BAG-Urteil: Revision stattgegeben, Berufung der Beklagten zurückgewiesen (8 AZR 1070/12)
KI-Zusammenfassung
Das Bundesarbeitsgericht hat die Revision des Klägers gegen das Urteil des Landesarbeitsgerichts aufgehoben und die Berufung der Beklagten gegen das erstinstanzliche Urteil zurückgewiesen. Die Parteien verzichteten angesichts eines führenden Parallelverfahrens auf Tatbestand und Entscheidungsgründe. Die Beklagte trägt die Kosten von Berufung und Revision.
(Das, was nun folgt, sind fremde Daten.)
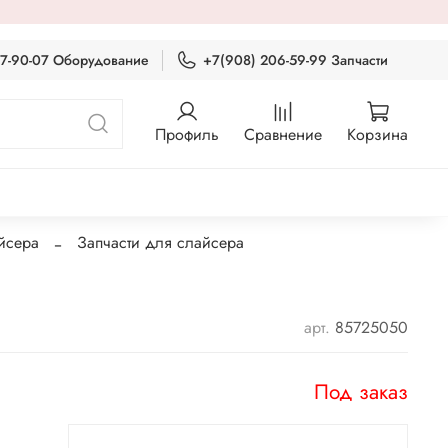
87-90-07 Оборудование
+7(908) 206-59-99 Запчасти
Профиль
Сравнение
Корзина
йсера
Запчасти для слайсера
арт.
85725050
Под заказ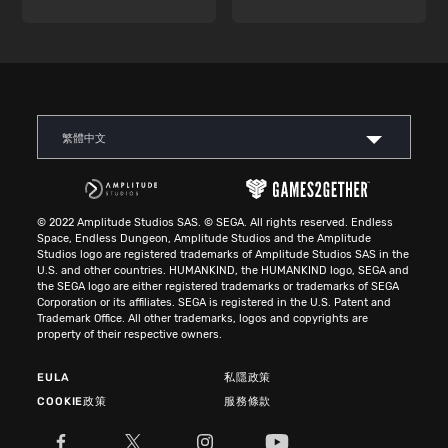
繁體中文
© 2022 Amplitude Studios SAS. © SEGA. All rights reserved. Endless
Space, Endless Dungeon, Amplitude Studios and the Amplitude
Studios logo are registered trademarks of Amplitude Studios SAS in the
U.S. and other countries. HUMANKIND, the HUMANKIND logo, SEGA and
the SEGA logo are either registered trademarks or trademarks of SEGA
Corporation or its affiliates. SEGA is registered in the U.S. Patent and
Trademark Office. All other trademarks, logos and copyrights are
property of their respective owners.
EULA
私隱政策
COOKIE政策
服務條款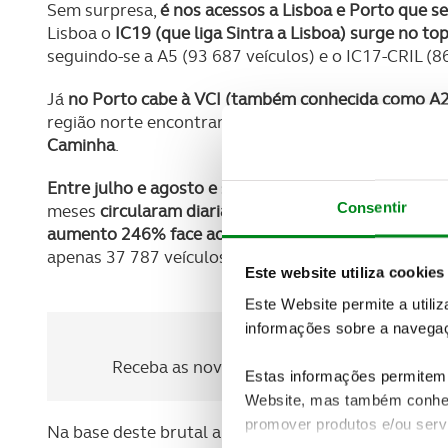
Sem surpresa,
é nos acessos a Lisboa e Porto que s
Lisboa o
IC19 (que liga Sintra a Lisboa) surge no to
seguindo-se a A5 (93 687 veículos) e o IC17-CRIL (86
Já
no Porto cabe à VCI (também conhecida como A20
região norte encontramos a
via com maior tráfego m
Caminha
.
Entre julho e agosto e setembro esta via foi mesm
Consentir
meses
circularam diariamente naquela autoestrada 
aumento 246% face ao período homólogo de 2022
,
apenas 37 787 veículos.
Este website utiliza cookies
Este Website permite a utili
informações sobre a navegaç
Newsletter Revista
Receba as novidades do mundo automóvel e
Estas informações permitem 
Website, mas também conhec
promover produtos e/ou serv
Na base deste brutal aumento de tráfego na A28 está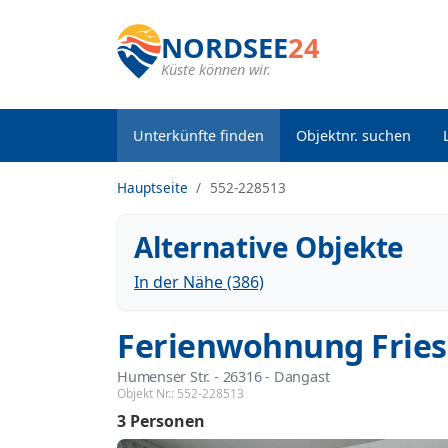
NORDSEE
24
Küste können wir.
Unterkünfte finden
Objektnr. suchen
Hauptseite
552-228513
Alternative Objekte
In der Nähe (386)
Ferienwohnung Fries
Humenser Str.
 - 26316
 - Dangast
Objekt Nr.:
552-228513
3 Personen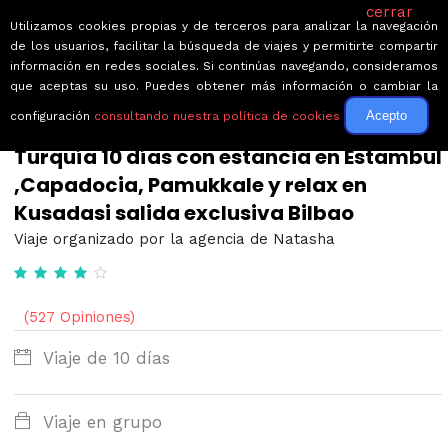
cerrar
Utilizamos cookies propias y de terceros para analizar la navegación
de los usuarios, facilitar la búsqueda de viajes y permitirte compartir
información en redes sociales. Si continúas navegando, consideramos
que aceptas su uso. Puedes obtener más información o cambiar la
Acepto
configuración
consultando nuestra política de cookies
← Volver a Circuitos por Estambul
Turquía 10 días con estancia en Estambul
,Capadocia, Pamukkale y relax en
Kusadasi salida exclusiva Bilbao
Viaje organizado por la agencia de Natasha
(527 Opiniones)
Viaje de 10 días
Viaje en grupo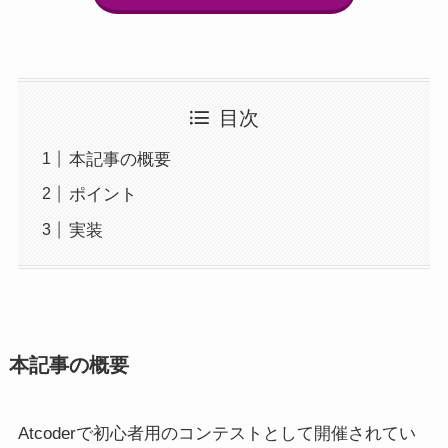
目次
本記事の概要
ポイント
実装
本記事の概要
Atcoderで初心者用のコンテストとして開催されてい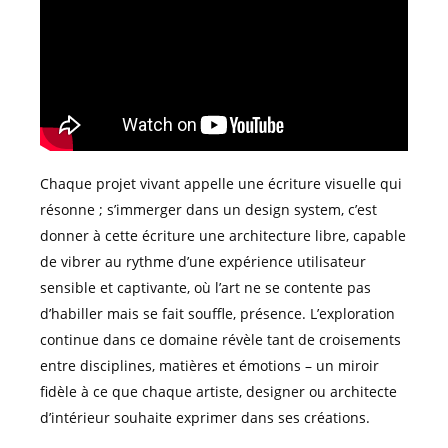
Chaque projet vivant appelle une écriture visuelle qui
résonne ; s’immerger dans un design system, c’est
donner à cette écriture une architecture libre, capable
de vibrer au rythme d’une expérience utilisateur
sensible et captivante, où l’art ne se contente pas
d’habiller mais se fait souffle, présence. L’exploration
continue dans ce domaine révèle tant de croisements
entre disciplines, matières et émotions – un miroir
fidèle à ce que chaque artiste, designer ou architecte
d’intérieur souhaite exprimer dans ses créations.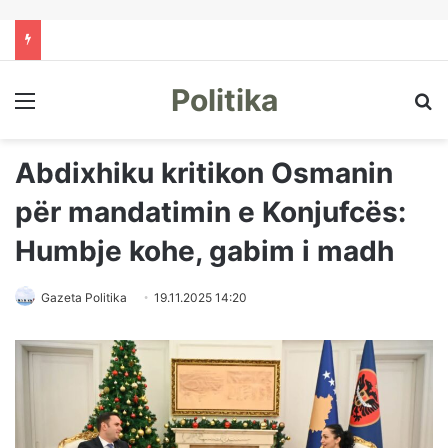
Politika
Menu
Kë
Abdixhiku kritikon Osmanin
për mandatimin e Konjufcës:
Humbje kohe, gabim i madh
Gazeta Politika
19.11.2025 14:20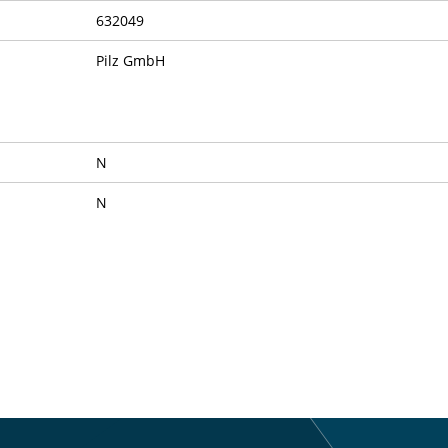
632049
Pilz GmbH
N
N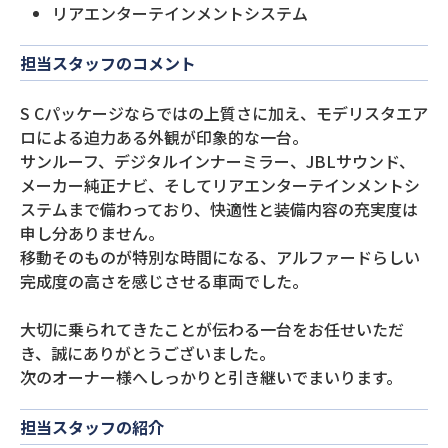
リアエンターテインメントシステム
担当スタッフのコメント
S Cパッケージならではの上質さに加え、モデリスタエア
ロによる迫力ある外観が印象的な一台。
サンルーフ、デジタルインナーミラー、JBLサウンド、
メーカー純正ナビ、そしてリアエンターテインメントシ
ステムまで備わっており、快適性と装備内容の充実度は
申し分ありません。
移動そのものが特別な時間になる、アルファードらしい
完成度の高さを感じさせる車両でした。
大切に乗られてきたことが伝わる一台をお任せいただ
き、誠にありがとうございました。
次のオーナー様へしっかりと引き継いでまいります。
担当スタッフの紹介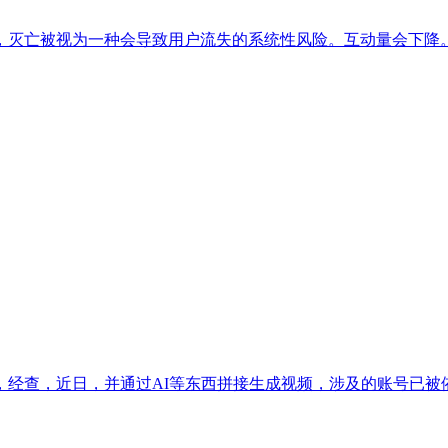
灭亡被视为一种会导致用户流失的系统性风险。互动量会下降。若用
查，近日，并通过AI等东西拼接生成视频，涉及的账号已被依法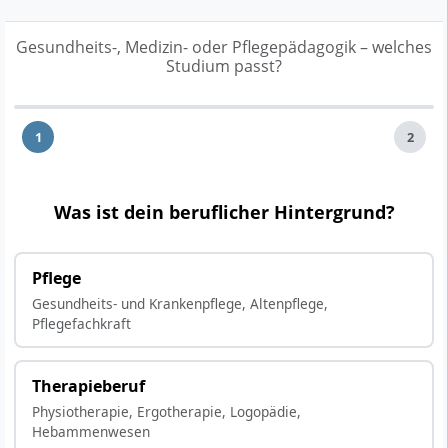
Gesundheits-, Medizin- oder Pflegepädagogik – welches
Studium passt?
1
2
Was ist dein beruflicher Hintergrund?
Pflege
Gesundheits- und Krankenpflege, Altenpflege,
Pflegefachkraft
Therapieberuf
Physiotherapie, Ergotherapie, Logopädie,
Hebammenwesen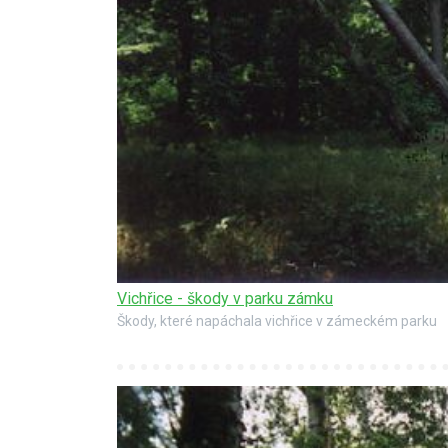
Vichřice - škody v parku zámku
Škody, které napáchala vichřice v zámeckém parku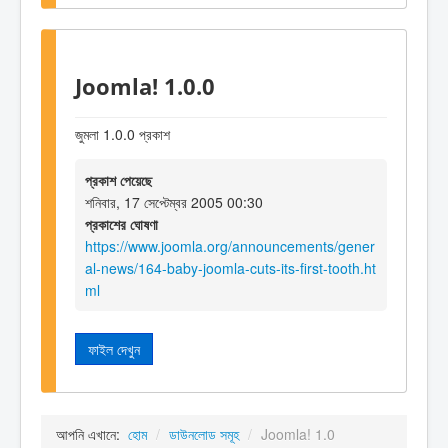
Joomla! 1.0.0
জুমলা 1.0.0 প্রকাশ
প্রকাশ পেয়েছে
শনিবার, 17 সেপ্টেম্বর 2005 00:30
প্রকাশের ঘোষণা
https://www.joomla.org/announcements/gener
al-news/164-baby-joomla-cuts-its-first-tooth.ht
ml
ফাইল দেখুন
আপনি এখানে:
হোম
/
ডাউনলোড সমূহ
/
Joomla! 1.0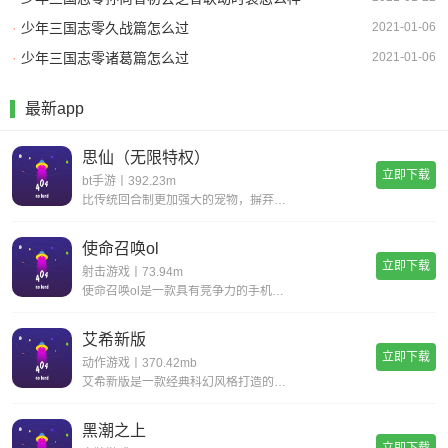
·
少年三国志零久战篇怎么过
2021-01-06
·
少年三国志零诸葛篇怎么过
2021-01-06
最新app
思仙（无限特权）
立即下载
bt手游丨392.23m
比传统回合制更加强大的宠物，摒弃复杂的宠物合成，普通宠物都可以拥有15技能，更有逆天宠物神技，带你体验不一样的宠物养成。一键挂机，解放双手不用肝;无限商城，一莲玉领全奖励;首充神技，助你成就大侠路;满vip，登录就送v15。
使命召唤ol
立即下载
射击游戏丨73.94m
使命召唤ol是一款具有竞争力的手机射击游戏。您一定会感到现实，丰富您的游戏体验并完成各种战斗任务以获得丰厚的回报。逼真的惊人武器带来了开创性的战斗，同时遵循经典的世界观并添加了全新的游戏玩法，玩家可以感受到射击的最大乐趣，并且玩家可以更好地
艾希新版
立即下载
动作游戏丨370.42mb
艾希新版是一款经典科幻风格打造的动作格斗类手游，超华丽炫酷的场景地图给你带来无与伦比的视觉享受，进入这个独特的世界当中展开精彩绝伦的战斗旅程，享受前所未有的爽快动作打击手感!艾希新版游戏亮点丰富的场景地图，超科幻的未来场景多样化的武器选择，
黑潮之上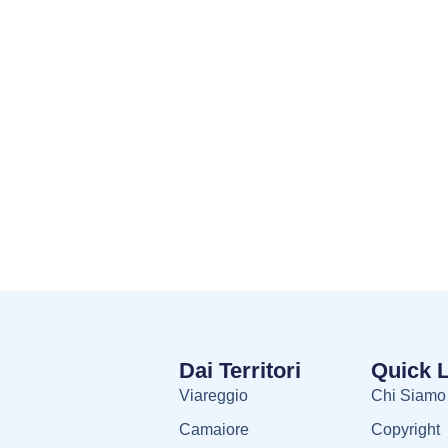
Dai Territori
Quick 
Viareggio
Chi Siamo
Camaiore
Copyright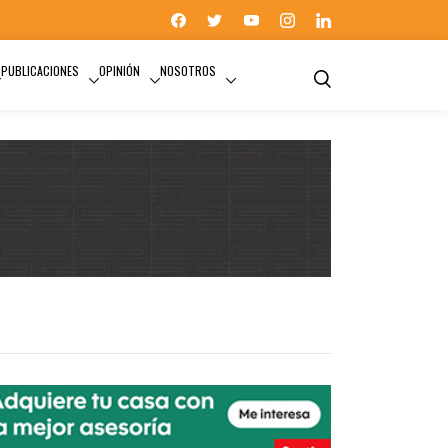
PUBLICACIONES
OPINIÓN
NOSOTROS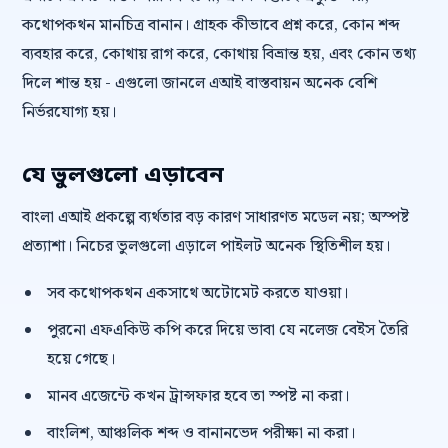
কথোপকথন মানচিত্র বানান। গ্রাহক কীভাবে প্রশ্ন করে, কোন শব্দ
ব্যবহার করে, কোথায় রাগ করে, কোথায় বিভ্রান্ত হয়, এবং কোন তথ্য
দিলে শান্ত হয় - এগুলো জানলে এআই বাস্তবায়ন অনেক বেশি
নির্ভরযোগ্য হয়।
যে ভুলগুলো এড়াবেন
বাংলা এআই প্রকল্পে ব্যর্থতার বড় কারণ সাধারণত মডেল নয়; অস্পষ্ট
প্রত্যাশা। নিচের ভুলগুলো এড়ালে পাইলট অনেক স্থিতিশীল হয়।
সব কথোপকথন একসাথে অটোমেট করতে যাওয়া।
পুরনো এফএকিউ কপি করে দিয়ে ভাবা যে নলেজ বেইস তৈরি
হয়ে গেছে।
মানব এজেন্টে কখন ট্রান্সফার হবে তা স্পষ্ট না করা।
বাংলিশ, আঞ্চলিক শব্দ ও বানানভেদ পরীক্ষা না করা।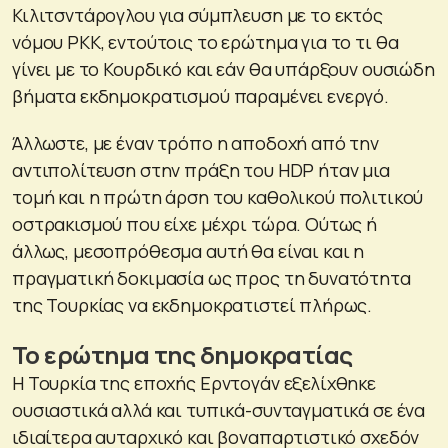
Κιλιτσντάρογλου για σύμπλευση με το εκτός
νόμου PKK, εντούτοις το ερώτημα για το τι θα
γίνει με το Κουρδικό και εάν θα υπάρξουν ουσιώδη
βήματα εκδημοκρατισμού παραμένει ενεργό.
Άλλωστε, με έναν τρόπο η αποδοχή από την
αντιπολίτευση στην πράξη του HDP ήταν μια
τομή και η πρώτη άρση του καθολικού πολιτικού
οστρακισμού που είχε μέχρι τώρα. Ούτως ή
άλλως, μεσοπρόθεσμα αυτή θα είναι και η
πραγματική δοκιμασία ως προς τη δυνατότητα
της Τουρκίας να εκδημοκρατιστεί πλήρως.
Το ερώτημα της δημοκρατίας
Η Τουρκία της εποχής Ερντογάν εξελίχθηκε
ουσιαστικά αλλά και τυπικά-συνταγματικά σε ένα
ιδιαίτερα αυταρχικό και βοναπαρτιστικό σχεδόν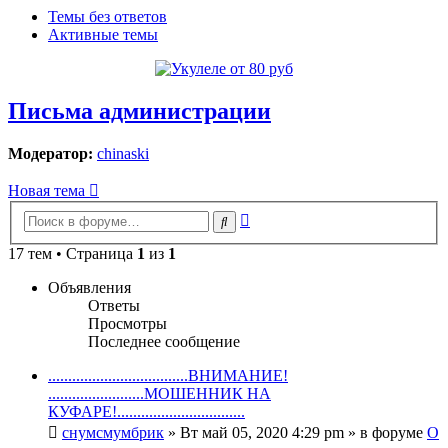
Темы без ответов
Активные темы
Письма администрации
Модератор:
chinaski
Новая тема
Расширенный
Поиск
поиск
17 тем • Страница
1
из
1
Объявления
Ответы
Просмотры
Последнее сообщение
...................................ВНИМАНИЕ!
........................МОШЕННИК НА
КУФАРЕ!................................
снумсмумбрик
» Вт май 05, 2020 4:29 pm » в форуме
О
Das Urteil bezieht sich in Verfahrensfragen auf das Parallelverfahren 8 AZR 1069/12.
Ausgang: Revision des Klägers stattgegeben; Berufung der Beklagten zurückgewiesen; Beklagte trägt Kosten der Berufung und Revision
Abstrakte Rechtssätze
Eine erfolgreiche Revision kann zur Aufhebung des landesarbeitsgerichtlichen Urteils führen und das erstinstanzliche Urteil in der Sache wiederherstellen.
Die Kostenentscheidung richtet sich nach dem prozessualen Erfolg: Die unterlegene Partei hat die Kosten der Berufung und der Revision zu tragen.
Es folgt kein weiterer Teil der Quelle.